Am Hamburger Landgericht hat einer der erschütterndsten Prozesse der letzten Jahre begonnen. Der 21-jährige Shahriar J., der sich im Netz „White Tiger“ nannte, steht vor der Jugendstrafkammer – angeklagt wegen 204 Straftaten, darunter Mord, acht versuchte Morde, sexueller Missbrauch und schwere Körperverletzungen. Die Öffentlichkeit ist aus Gründen des Jugendrechts vom Verfahren ausgeschlossen, es soll bereits im Vorfeld dramatische Entwicklungen gegeben haben.
Angeklagter wurde in U-Haft zusammengeschlagen
Nach seiner Festnahme im Sommer 2025 war Shahriar J. in der Jugendvollzugsanstalt Hahnöfersand untergebracht. Dort wurde er laut Informationen aus Justizkreisen unmittelbar nach seiner Ankunft von Mitgefangenen angegriffen und verprügelt. Der Vorfall soll sich in einer frühen Phase der U-Haft ereignet haben, medizinische Behandlung war demnach erforderlich. Die Justizvollzugsanstalt hat sich zu dem Fall bisher nicht offiziell geäußert.
Missbrauch, Erpressung, Suizid – internationaler Fall mit Tragweite
Der Fall sorgt weit über Deutschlands Grenzen hinaus für Entsetzen. Die Opfer des Angeklagten stammen unter anderem aus Großbritannien, Kanada, den USA, Finnland und Deutschland. J. soll über das Internet gezielt psychisch labile Kinder und Jugendliche kontaktiert und sie zu Selbstverletzungen, Missbrauchshandlungen und sogar Suizid gedrängt haben. Ein 13-Jähriger soll unter dem Druck des Angeklagten Selbstmord begangen haben.
Die Staatsanwaltschaft wirft J. vor, seine Opfer manipuliert und psychisch dominiert zu haben. In vielen Fällen soll er sich ihre labilen Zustände gezielt zunutze gemacht haben. Besonders perfide: In Chats und Videos soll er seine Opfer sogar dazu gebracht haben, sich seinen Spitznamen „White Tiger“ in die Haut zu ritzen.
Prozess mit Signalwirkung
Gerichtssprecherin Marayke Frantzen bezeichnete das Verfahren als rechtliches Neuland: „Es stellt sich die grundsätzliche Frage, ob und wie eine Person, die andere zu selbstverletzendem Verhalten bringt, für die Taten der Opfer haftbar gemacht werden kann.“ Da viele Taten online geschahen, gelten die Beweismittel – darunter unzählige Chats und Videos – als besonders umfangreich.

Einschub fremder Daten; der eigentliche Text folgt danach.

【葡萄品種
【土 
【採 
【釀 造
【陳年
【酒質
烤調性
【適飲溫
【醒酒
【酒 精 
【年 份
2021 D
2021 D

Insgesamt sind 82 Verhandlungstage bis Dezember angesetzt. Die Richterinnen und Richter müssen Tausende Seiten Material sichten und Einzelfälle rekonstruieren. Die Staatsanwaltschaft sieht in dem Prozess einen möglichen Präzedenzfall für weitere Verfahren gegen Mitglieder des pädokriminellen Netzwerks „764“, dem J. zugerechnet wird.

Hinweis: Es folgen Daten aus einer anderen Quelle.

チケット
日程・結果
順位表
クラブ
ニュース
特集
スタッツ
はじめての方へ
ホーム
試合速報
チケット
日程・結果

Höchststrafe droht – aber Zweifel an Mordnachweis
Da J. bei den meisten Taten minderjährig war, droht ihm laut Jugendstrafrecht maximal eine Haftstrafe von zehn Jahren. Seine Verteidigerin Christiane Yüksel zeigte sich skeptisch, dass sich die Mordvorwürfe nachweisen lassen. J. wolle sich im Prozess nicht äußern und die Aussage verweigern.
Öffentlichkeit ausgeschlossen – Prozess bleibt unter Beobachtung
Wegen des jugendlichen Alters zur Tatzeit bleibt die Öffentlichkeit von allen Verhandlungstagen ausgeschlossen. Dennoch bleibt der Fall unter intensiver Beobachtung – von Medien, Justizexperten und Kinderschutzorganisationen weltweit.